Tennyson’s Psalm

Alfred, Lord Tennyson’s “In Memoriam A.H.H.” captures the grief of losing a friend. More profoundly, it articulates the more significant doubts such grief occasions.

The poem contains many oft-quoted phrases that you probably didn’t know came from this poem.

It was Tennyson who called Nature “red in tooth and claw,” and it was Tennyson who observed, “Better to have loved and lost, / Than never to have loved at all.”

The poem has 133 sections, all elegiac. While reading a selection of them today, my favorite was LI. The number has a biblical significance; Psalm 51 is the famous penitential hymn where David repents of his sin with Bathsheba. Tennyson strikes a note of despondency, a familiar tone in the Psalms, but mourns the world’s brokenness rather than his shortcomings.

Be near me when the sensuous frame
Is rack’d with pangs that conquer trust;
And Time, a maniac scattering dust,
And Life, a Fury slinging flame.

Time and Life are the enemies. They attack Tennyson’s faith by confronting him with mortality (“dust”) and damnation (“flame”). What’s so powerful about Tennyson’s poem is how it captures the doubt we feel when we are emotionally and physically broken.

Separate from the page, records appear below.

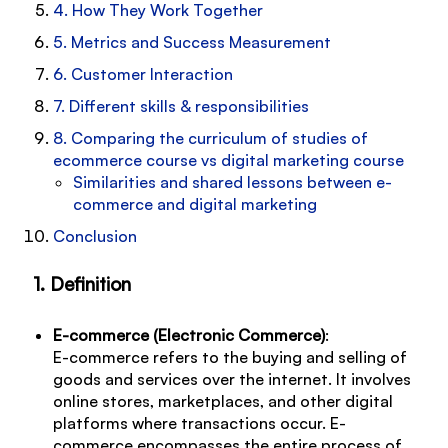
4. How They Work Together
5. Metrics and Success Measurement
6. Customer Interaction
7. Different skills & responsibilities
8. Comparing the curriculum of studies of
ecommerce course vs digital marketing course
Similarities and shared lessons between e-
commerce and digital marketing
Conclusion
1. Definition
E-commerce (Electronic Commerce)
:
E-commerce refers to the buying and selling of
goods and services over the internet. It involves
online stores, marketplaces, and other digital
platforms where transactions occur. E-
commerce encompasses the entire process of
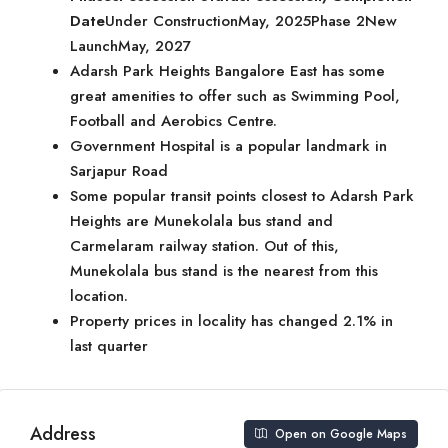
Date
Under ConstructionMay, 2025Phase 2New
LaunchMay, 2027
Adarsh Park Heights Bangalore East has some
great amenities to offer such as Swimming Pool,
Football and Aerobics Centre.
Government Hospital is a popular landmark in
Sarjapur Road
Some popular transit points closest to Adarsh Park
Heights are Munekolala bus stand and
Carmelaram railway station. Out of this,
Munekolala bus stand is the nearest from this
location.
Property prices in locality has changed 2.1% in
last quarter
Address
Open on Google Maps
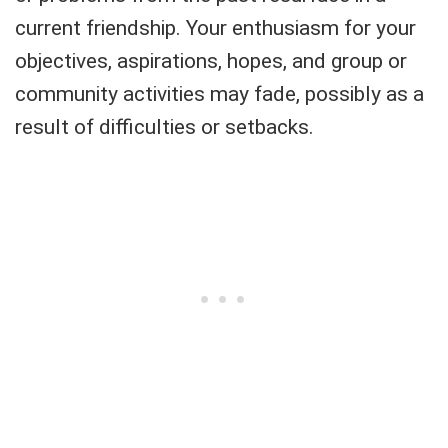
current friendship. Your enthusiasm for your
objectives, aspirations, hopes, and group or
community activities may fade, possibly as a
result of difficulties or setbacks.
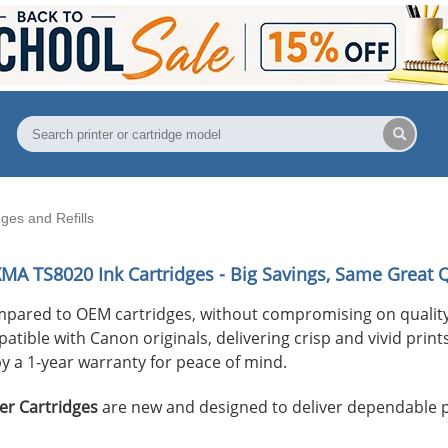
es and Refills
XMA TS8020
Ink Cartridges - Big Savings, Same Great Q
mpared to OEM cartridges, without compromising on quality
ible with Canon originals, delivering crisp and vivid prints 
y a 1-year warranty for peace of mind.
er Cartridges
are new and designed to deliver dependable 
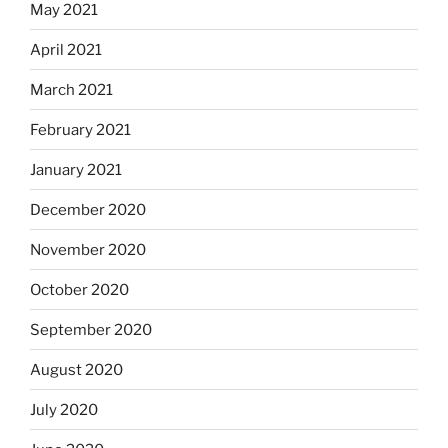
May 2021
April 2021
March 2021
February 2021
January 2021
December 2020
November 2020
October 2020
September 2020
August 2020
July 2020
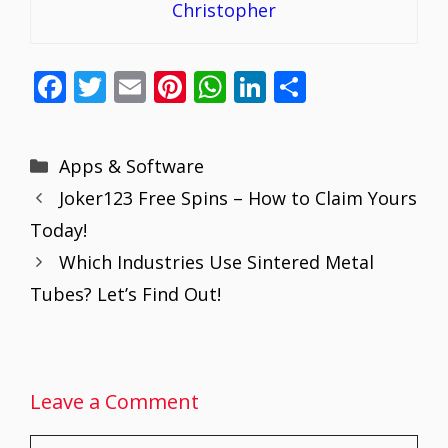
Christopher
F
T
E
Pi
W
Li
S
ac
w
m
nt
h
n
h
e
itt
ai
er
at
k
ar
Categories
Apps & Software
b
er
l
e
s
e
e
Joker123 Free Spins – How to Claim Yours
o
st
A
dI
Today!
o
p
n
Which Industries Use Sintered Metal
k
p
Tubes? Let’s Find Out!
Leave a Comment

Covenantally, this poem is about sanctions and succession. Tennyson wants to know why the good suffer and what kind of eternal promise awaits those who serve God. Tennyson knows the answer in his head. In the poem’s prologue, he writes:

Thou wilt not leave us in the dust:
Thou madest man, he knows not why,
He thinks he was not made to die;
And thou hast made him: thou art just.

By the poem’s conclusion, Tennyson takes the proposition that God made man with the implication that man will live eternally and applies it to himself.